**HOW TO COMPLETE THIS TASK:** Beneath this task is a listing; tally its lines that contain "Estilismo" and give only the total.

**INPUT MATERIAL:**
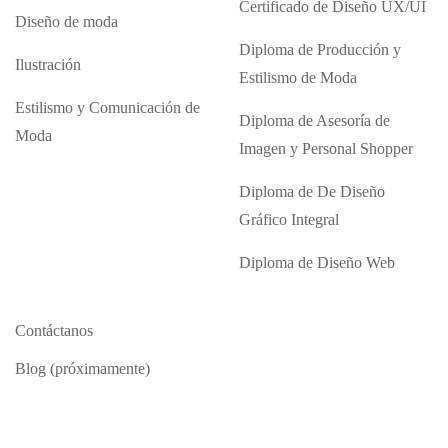
Certificado de Diseño UX/UI
Diseño de moda
Diploma de Producción y
Ilustración
Estilismo de Moda
Estilismo y Comunicación de
Diploma de Asesoría de
Moda
Imagen y Personal Shopper
Diploma de De Diseño
Gráfico Integral
Diploma de Diseño Web
Contáctanos
Blog (próximamente)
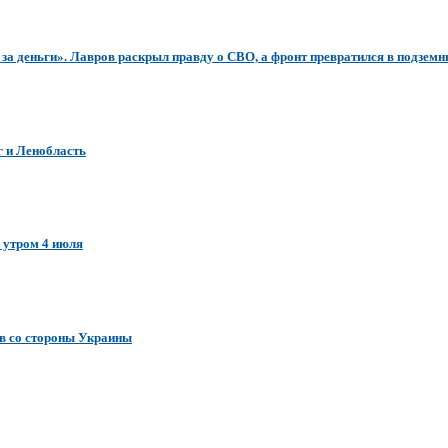
за деньги». Лавров раскрыл правду о СВО, а фронт превратился в подземн
г и Ленобласть
 утром 4 июля
ов со стороны Украины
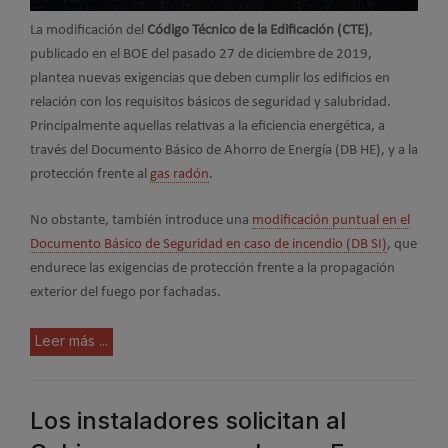
La modificación del
Código Técnico de la Edificación (CTE)
,
publicado en el BOE del pasado 27 de diciembre de 2019,
plantea nuevas exigencias que deben cumplir los edificios en
relación con los requisitos básicos de seguridad y salubridad.
Principalmente aquellas relativas a la eficiencia energética, a
través del Documento Básico de Ahorro de Energía (DB HE), y a la
protección frente al
gas radón
.
No obstante, también introduce una
modificación puntual en el
Documento Básico de Seguridad en caso de incendio (DB SI)
, que
endurece las exigencias de protección frente a la propagación
exterior del fuego por fachadas.
Leer más ...
Los instaladores solicitan al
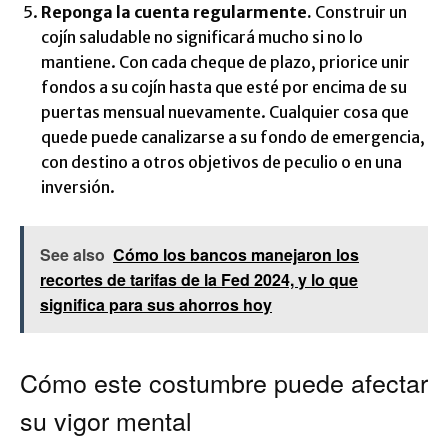
Reponga la cuenta regularmente.
Construir un
cojín saludable no significará mucho si no lo
mantiene. Con cada cheque de plazo, priorice unir
fondos a su cojín hasta que esté por encima de su
puertas mensual nuevamente. Cualquier cosa que
quede puede canalizarse a su fondo de emergencia,
con destino a otros objetivos de peculio o en una
inversión.
See also
Cómo los bancos manejaron los
recortes de tarifas de la Fed 2024, y lo que
significa para sus ahorros hoy
Cómo este costumbre puede afectar
su vigor mental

**SOLUTION TO THE PROBLEM:** 2